WARNING: Green Screen newbie, and NOT a saxophone player.
For this final week we were given an article by Thomas Friedman, author of “The World Is Flat”. In Friedman’s words, we are currently in the midst of “The Great Inflection”; a modulation in the function of the part we play in society (2013). In only a short few decades, technology has shifted how interact with the world, building a global community that is connected by social media, economic trade, and global interests. These are words that we have shared with our students many times and even place in our school mission statements. “Building global citizens…” However, have we considered the impact of this interconnectedness? Technology and competition have made some jobs obsolete and have required a large swath of the workforce to seek additional education to keep up with their quickly changing field. As technology continues to evolve and do the work of humans, our intelligences must evolve as well. It is Friedman’s belief that the future of successful individuals is no longer solely in their intelligence quotient (I.Q.), but in their passion (P.Q.) and creativity (C.Q.)

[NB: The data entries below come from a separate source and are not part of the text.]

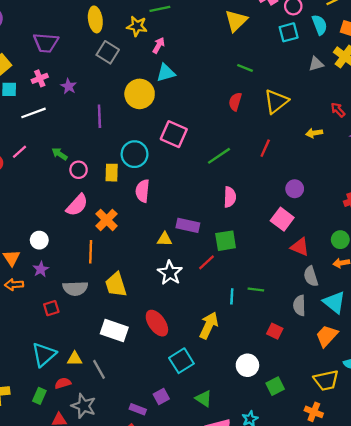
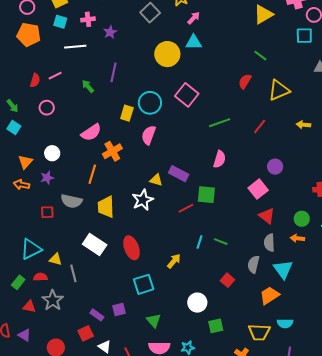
purple line: (99, 116) -> (114, 72), moved
pink circle: (79, 170) -> (47, 108), moved
white star: (170, 273) -> (143, 200), moved
yellow arrow: (209, 325) -> (174, 261), size x0.7

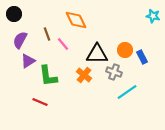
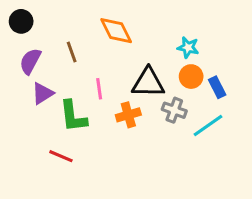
cyan star: (153, 16) -> (188, 47), moved
pink line: (63, 44) -> (99, 89), moved, turned 32
orange cross: (84, 75) -> (128, 115), turned 35
cyan line: (127, 92) -> (208, 126), moved

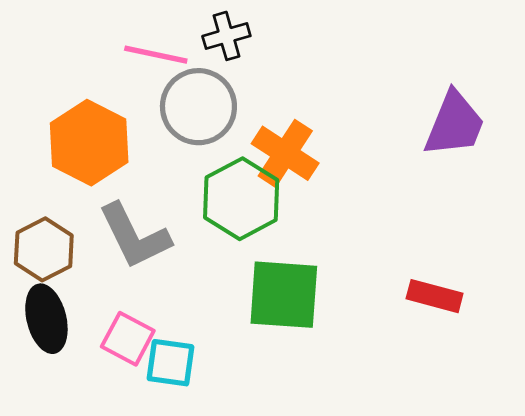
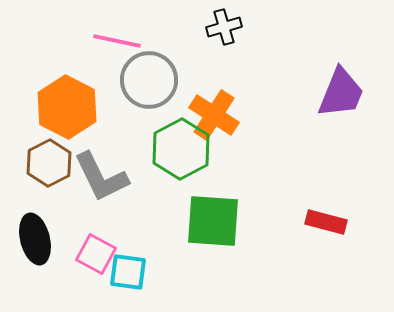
black cross: (226, 36) -> (224, 27), moved
brown hexagon: (44, 249) -> (49, 163), moved

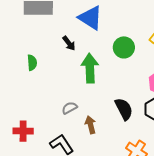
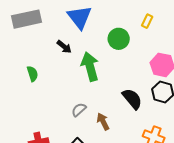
blue triangle: (90, 18) -> (80, 17), turned 32

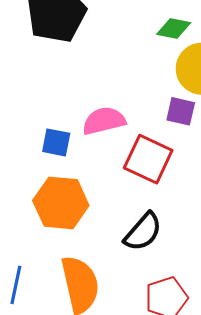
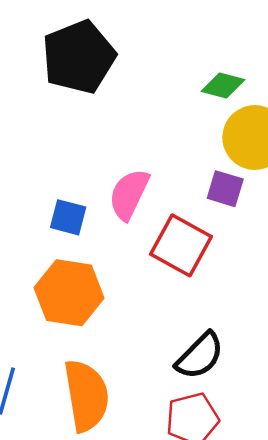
pink semicircle: (104, 121) -> (129, 194), turned -54
black semicircle: (143, 232) -> (200, 356), moved

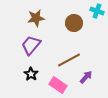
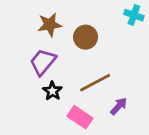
brown circle: (74, 23) -> (86, 37), moved
black star: (31, 74) -> (52, 91), moved

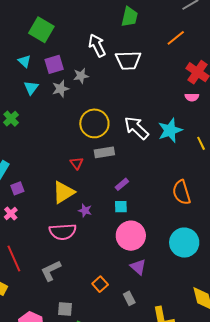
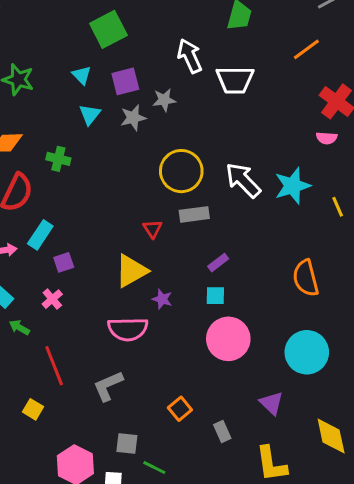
green square: (41, 30) -> (108, 29), turned 30
green cross: (11, 119) -> (58, 159), turned -35
purple triangle: (138, 267) -> (272, 403), moved

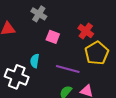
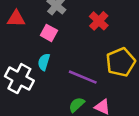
red cross: (86, 31) -> (99, 21), moved
pink square: (53, 37) -> (49, 33), moved

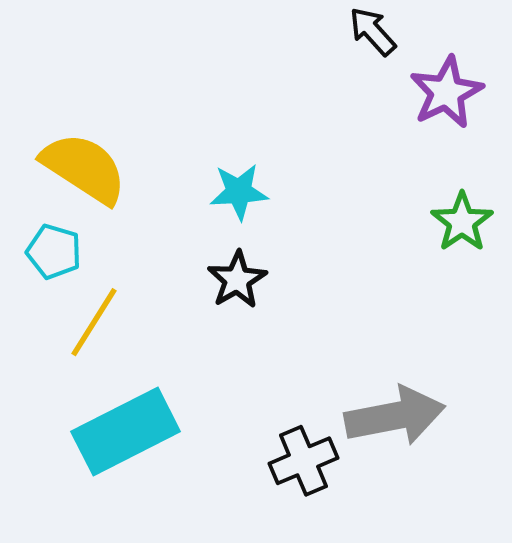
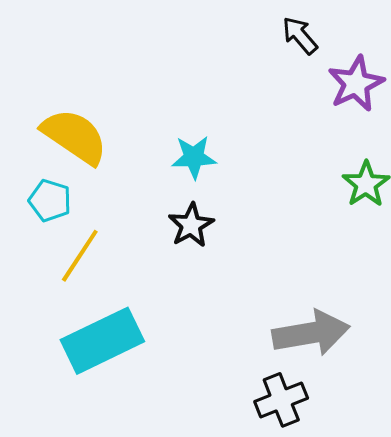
black cross: (303, 461) -> (281, 400), moved

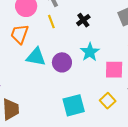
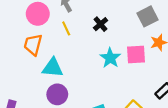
purple circle: (62, 62) -> (57, 94), moved
pink square: (114, 70) -> (136, 54), moved

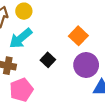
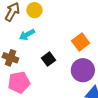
cyan arrow: (21, 38) -> (27, 35), size x0.7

I am blessed to be a music teacher. On a daily basis I am given the opportunity to teach not just a subject, but an art that allows for passion and creativity to be cultivated and shared. P.Q. and C.Q. are highlighted in each student that I teach, for though they are tested on technical skills, they are rewarded greatest for passion and creativity. Notes and rhythms are the basis for music, but it is the dynamics, expression and phrasing that bring a piece of music to life. Music is where intelligence, passion and creativity intersect. Technology cannot infer musical phrases or expression; it requires a human to program explicit intents in order for a machine to recreate what the heart and mind desire from music. Though I can extol how I already foster and build passion and creativity in students through music, I must challenge MYSELF by seeking further ways to encourage P.Q. and C.Q. in my classroom.

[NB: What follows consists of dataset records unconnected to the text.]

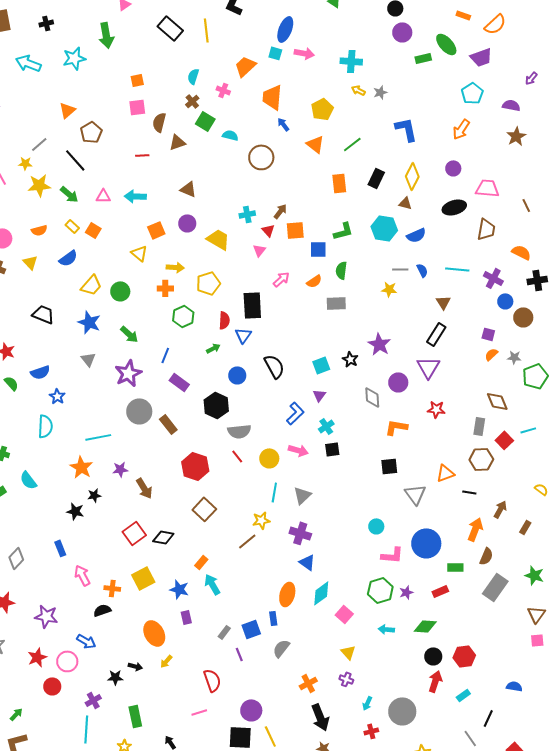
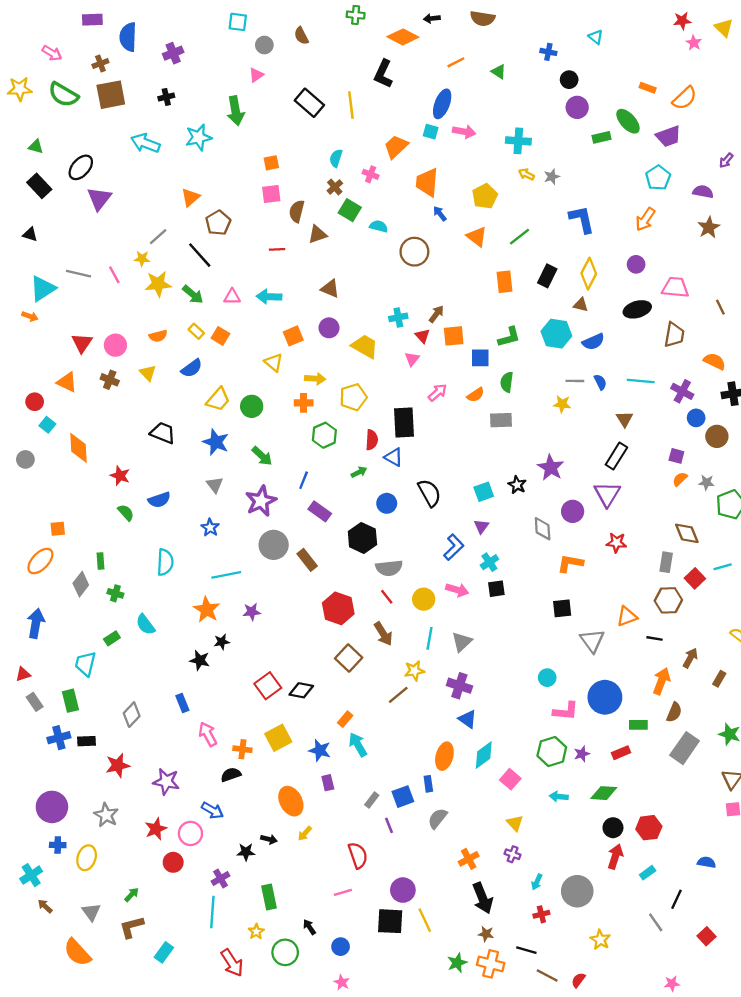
blue triangle: (243, 335) -> (394, 457), turned -36
blue star: (57, 396) -> (210, 528), moved
brown arrow: (144, 488) -> (383, 634), moved

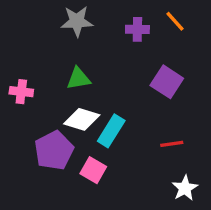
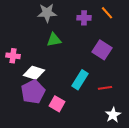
green triangle: (79, 79) -> (54, 40), moved
white diamond: (82, 119) -> (34, 73), moved
cyan rectangle: (111, 131) -> (80, 80), moved

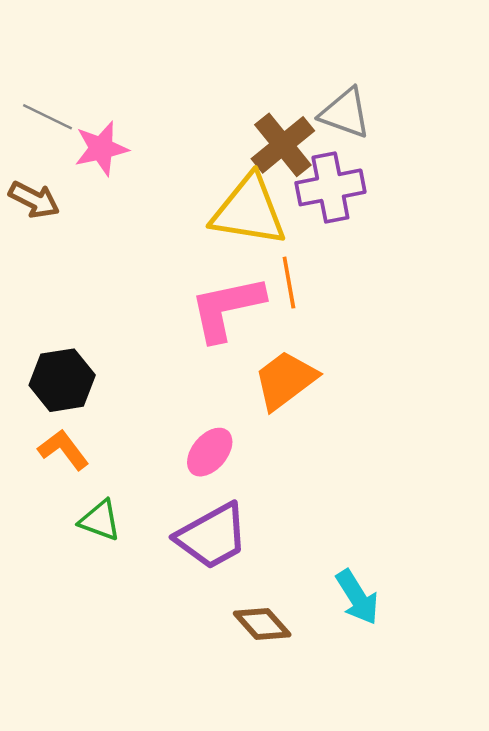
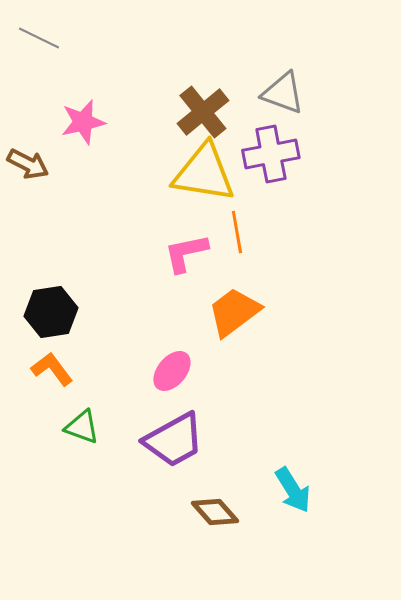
gray line: (48, 117) -> (39, 38), moved
brown cross: (283, 145) -> (203, 112), moved
pink L-shape: (227, 308) -> (186, 253), size x0.7

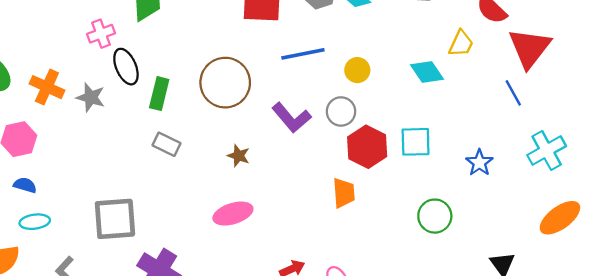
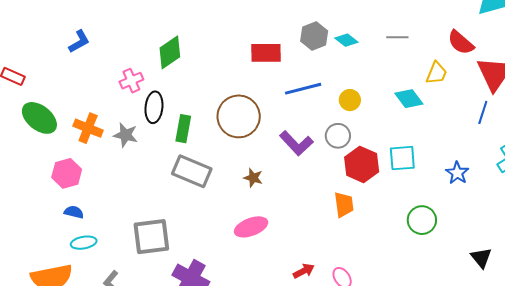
black ellipse: (126, 67) -> (154, 107), turned 32
blue line: (513, 93) -> (483, 112), turned 50
gray rectangle: (166, 144) -> (192, 171), size x1.6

This past year, I was encouraged by my participation in the Graduate Certificate program to embrace learning that is multi-modal, engaging and most of all sharable. I have learned to love the idea of not just learning something, but sharing what you have learned with other students, the school and even the world. Knowing something will be shared publicly raises expectations and encourages deeper thought. As such, I have dedicated myself this semester to creating sharable demonstrations of student knowledge. One such example is my green screen project that I am completing with my 5th graders. They and a partner choose a new song from the book that they will learn and perform in front of a green screen. They get to choose their background, whether video or image, props, partners, songs. Everything. Students get to take ownership of their learning and the creative process. As they teach themselves how to play the song they will also have to learn about the technology we are using to create the green screen video. Google drive, google image search, creative commons and fair use, green screen apps, etc. It is project based learning. They just see it as “performing.”

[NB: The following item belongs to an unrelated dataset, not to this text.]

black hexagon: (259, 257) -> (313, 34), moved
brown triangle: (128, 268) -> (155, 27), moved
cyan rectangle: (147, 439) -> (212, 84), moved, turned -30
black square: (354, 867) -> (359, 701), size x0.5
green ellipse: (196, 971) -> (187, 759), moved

I foster creativity and passion in every single lesson. Students LOVE music and I love sharing my knowledge with them to enhance their ability to share their passion. James Gee (2013)would love this form of education, it is play. When they make a mistake, they simply learn how to correct it so they can get to their final goal – performing and sharing with others. Music will never be obsolete, but it CAN evolve.
Friedman, T. L. (2013). It’s P.Q. and C.Q. as Much as I.Q. Retrieved February 24, 2016, from http://www.nytimes.com/2013/01/30/opinion/friedman-its-pq-and-cq-as-much-as-iq.html?_r=0
Gee, J. P. (2013). The anti-education era: Creating smarter students through digital learning. New York, NY: Palgrave MacMillan.